General Stewart watches with concern as his troops buckle under the onslaught.
The steamboats began to shove off 'lest they fall to the Mahdists. Drawing his revolver Stewart and his HQ party made for the rear of the two companies of Royal Irish only recently disembarked from the vessels. On the river Khedive's paddles thrashed the water to stem the flow as she traded shots with the Mahdist artillery. As the last of their fellows died and the infantry fell back, the two screw guns and Gatling lining the levee turned about and blasted the oncoming enemy with canister and bullet. Rifle fire erupted from the nearby buildings as the Naval Brigade dealt with the remnants of the Mahdist garrison.

Safe behind the stalwart Irishmen, General Stewart watched the unfolding scene-and felt his heart rise. Struck hard by gunfire the enemy fell by the score. The survivors hesitated...
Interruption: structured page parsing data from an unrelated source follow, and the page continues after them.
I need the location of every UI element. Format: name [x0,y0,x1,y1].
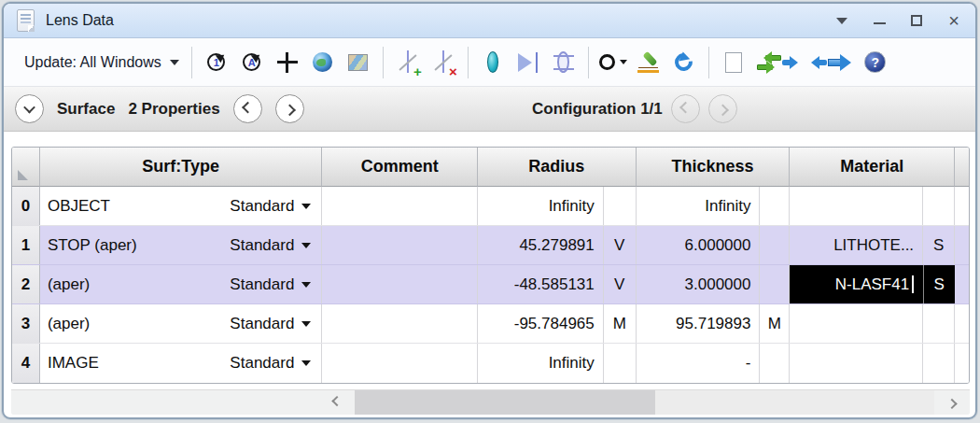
comment-cell[interactable] [322,187,478,225]
material-solve-flag[interactable]: S [923,265,955,303]
column-header-thickness[interactable]: Thickness [637,148,791,187]
surface-properties-button[interactable] [716,44,751,81]
material-cell[interactable] [790,187,923,225]
surface-name: IMAGE [48,354,99,373]
surface-type-dropdown[interactable]: Standard [230,236,311,255]
column-header-comment[interactable]: Comment [322,148,478,187]
row-header[interactable]: 3 [12,304,40,343]
material-cell[interactable] [790,304,923,343]
radius-solve-flag[interactable]: V [604,265,637,303]
material-value: LITHOTE... [833,236,914,255]
surface-type-cell[interactable]: (aper)Standard [40,265,322,303]
material-cell[interactable] [790,344,923,383]
row-header[interactable]: 1 [12,226,40,264]
undo-icon [671,49,696,75]
material-solve-flag[interactable] [923,344,955,383]
radius-solve-flag[interactable] [604,344,637,383]
insert-surface-button[interactable]: + [390,44,426,81]
scrollbar-track[interactable] [655,390,934,415]
row-header[interactable]: 4 [12,344,40,383]
comment-cell[interactable] [322,226,478,264]
thickness-cell[interactable]: 6.000000 [637,226,761,264]
prev-configuration-button[interactable] [671,94,700,123]
surface-type-dropdown[interactable]: Standard [230,315,311,333]
global-settings-button[interactable] [305,44,341,81]
comment-cell[interactable] [322,265,478,303]
row-header[interactable]: 0 [12,187,40,225]
reverse-lens-button[interactable] [511,44,546,81]
thickness-solve-flag[interactable]: M [760,304,790,343]
move-window-button[interactable] [270,44,305,81]
minimize-button[interactable] [871,12,888,29]
radius-cell[interactable]: -48.585131 [478,265,604,303]
prev-surface-button[interactable] [233,94,262,123]
undo-button[interactable] [666,44,702,81]
surface-type-dropdown[interactable]: Standard [230,275,311,294]
delete-surface-button[interactable]: × [426,44,461,81]
title-bar[interactable]: Lens Data × [4,4,975,38]
aperture-button[interactable] [595,44,631,81]
next-configuration-button[interactable] [708,94,737,123]
navigate-button[interactable] [341,44,376,81]
comment-cell[interactable] [322,344,478,383]
surface-type-cell[interactable]: OBJECTStandard [40,187,322,225]
thickness-solve-flag[interactable] [760,187,790,225]
partial-column-cell [955,265,969,303]
close-button[interactable]: × [945,12,962,29]
surface-type-cell[interactable]: IMAGEStandard [40,344,322,383]
surface-type-dropdown[interactable]: Standard [230,354,311,373]
thickness-solve-flag[interactable] [760,226,790,264]
update-dropdown[interactable]: Update: All Windows [19,50,185,75]
insert-lens-button[interactable] [475,44,511,81]
scroll-right-button[interactable] [934,390,970,415]
reverse-lens-icon [516,51,540,74]
surface-type-cell[interactable]: STOP (aper)Standard [40,226,322,264]
chevron-down-icon [170,60,179,65]
help-button[interactable]: ? [858,44,893,81]
thickness-solve-flag[interactable] [760,265,790,303]
material-solve-flag[interactable]: S [923,226,955,264]
thickness-cell[interactable]: 3.000000 [637,265,761,303]
update-all-button[interactable]: A [234,44,270,81]
maximize-button[interactable] [908,12,925,29]
radius-solve-flag[interactable]: V [604,226,637,264]
row-header[interactable]: 2 [12,265,40,303]
scrollbar-thumb[interactable] [355,390,655,415]
quick-adjust-button[interactable] [631,44,666,81]
column-header-material[interactable]: Material [790,148,955,187]
insert-surface-icon: + [396,50,420,75]
radius-cell[interactable]: Infinity [478,187,604,225]
column-header-radius[interactable]: Radius [478,148,637,187]
scroll-left-button[interactable] [319,390,355,415]
chevron-right-icon [946,399,957,409]
surface-properties-expander[interactable] [15,94,44,123]
radius-cell[interactable]: -95.784965 [478,304,604,343]
thickness-cell[interactable]: 95.719893 [637,304,761,343]
thickness-cell[interactable]: Infinity [637,187,761,225]
surface-type-cell[interactable]: (aper)Standard [40,304,322,343]
column-header-surf-type[interactable]: Surf:Type [40,148,322,187]
thickness-solve-flag[interactable] [760,344,790,383]
radius-solve-flag[interactable]: M [604,304,637,343]
delete-surface-icon: × [431,50,455,75]
go-to-surface-button[interactable] [822,44,858,81]
surface-type-dropdown[interactable]: Standard [230,197,311,216]
toolbar-separator [708,47,709,78]
update-one-button[interactable]: 1 [199,44,234,81]
material-solve-flag[interactable] [923,187,955,225]
material-solve-flag[interactable] [923,304,955,343]
comment-cell[interactable] [322,304,478,343]
radius-cell[interactable]: 45.279891 [478,226,604,264]
material-cell[interactable]: N-LASF41 [790,265,923,303]
radius-solve-flag[interactable] [604,187,637,225]
radius-cell[interactable]: Infinity [478,344,604,383]
next-surface-button[interactable] [275,94,304,123]
scale-lens-button[interactable] [546,44,581,81]
lens-data-table: Surf:Type Comment Radius Thickness Mater… [11,147,970,384]
fit-columns-button[interactable] [787,44,822,81]
select-all-corner[interactable] [12,148,40,187]
window-menu-button[interactable] [833,12,850,29]
thickness-cell[interactable]: - [637,344,761,383]
map-icon [348,54,368,71]
material-cell[interactable]: LITHOTE... [790,226,923,264]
...then reluctantly fell back across the tattered zareba. Stewart could see his opponent gesticulating furiously at his men in an attempt to hold them to his aim, but it was not to be. Faced with increasing exposure to the deadly British guns, the Emir fell back with his men.

Khedive continued to exchange shots with the enemy artillery, destroying one gun at the cost of a direct hit near her bridge. The enemy artillery fell silent as their fellows streamed back from the failed attack. Khedive fired upon the mass, driving them into a faster retreat.

A near miss and a hit on the Khedive.
With the enemy in retreat, General Stewart ordered the Royal Irish to advance. Safe from the threat, the steamboat crews edged their vessels up to the shore. Their crew looked at the slaughter and wondered if any prize was worth such a cost. Would General Stewart stay, or order reembarkation?

The Naval Brigade divided, one half heading to support the army, the other fanning out through the town to winkle out the last of the garrison. Stewart reholstered his revolver. His men had fought and won-but at a terrible cost. He looked at the blood-soaked sand and the bodies of the fallen along and across the zareba. The fallen would be buried, and in a matter of months the Nile would rise with the spring flood and wash away the blood. As Stewart gave his orders he wished time would be as effective as the Nile in washing away the memories of this blood soaked day.

And so ends the Battle of Abu Hamad. Thoughts on the action to follow in a day or so.


Michael Awdry said...

A brutal final encounter! Very interesting, looking forward to the debrief.

Carlo said...

Wonderful report AJ and as Michael mentioned, quite an encounter.